EP21A-3527:
Lateral Variations of Fission-Track Cooling Ages along the Southern Peruvian Coast Reveal Coast-Parallel Extension during the Eocene and Oligocene.

Tuesday, 16 December 2014
Mélanie Noury1, Matthias Bernet1, Etienne Jaillard1 and Thierry Sempere1,2, (1)Univ. Grenoble Alpes, ISTerre, F-38041 Grenoble, France, (2)Institut de Recherche pour le Developpement Lima, ISTerre, Lima, Peru
Abstract:
Proterozoic metamorphic rocks largely crop out between ~14 and ~17°S along the coast of southern Peru. Previous thermochronological studies in this belt focused on the Late Neogene cooling history and yielded Late Paleozoic to mid-Cretaceous zircon U-Th/He and fission-track ages, and Late Cretaceous to Early Paleocene apatite fission-track ages.

Our study aims at extending the fission-track database in the ~300 km-long, high-grade metamorphic Atico-Mollendo Block (AMB; 15.8-17.1°S), in order to understand the lateral variations of thermochronologic ages along the Pacific coast of southern Peru.

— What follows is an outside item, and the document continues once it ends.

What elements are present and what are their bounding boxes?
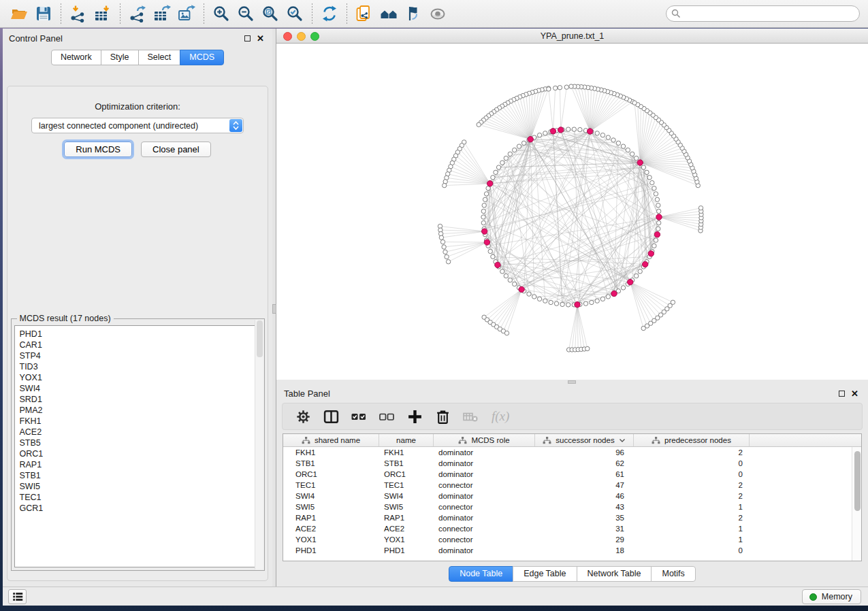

We present new apatite and zircon fission-track ages from the AMB and interpret them along with the previously published dates from this block and its surrounding areas. The apatite fission-track data show a longitudinal variation pattern with two localized shifts from younger (60 Ma) to older (~90 Ma) dates, corresponding to the northwestern and southeastern borders of the AMB. These shifts coincide in the field with two major normal fault zones that strike perpendicular to the coast and bound the AMB, and had been understated until now. Given the offsetted ages, the faults were active after 60 Ma, and tilted the AMB down to the NW. This interpretation is consistent with the fact that the metamorphic grade of the basement increases towards the SE, and with the deposition between ~55 and 30 Ma of forearc continental deposits (Lower Moquegua Group) that exhibit numerous synsedimentary extensional features. The zircon fission-track age pattern is more complicated but can be interpreted either as (i) reflecting a partial reset of the whole area due to burial during the Jurassic and Early Cretaceous, or (ii) as the reactivation of an important Carboniferous detachment fault during the ~100–80 Ma interval.

We suggest that this coast-parallel Eocene-Oligocene extension accommodated the counterclockwise block rotation of the southern Peruvian forearc that accompanied the inception of the Bolivian Orocline around ~30 Ma.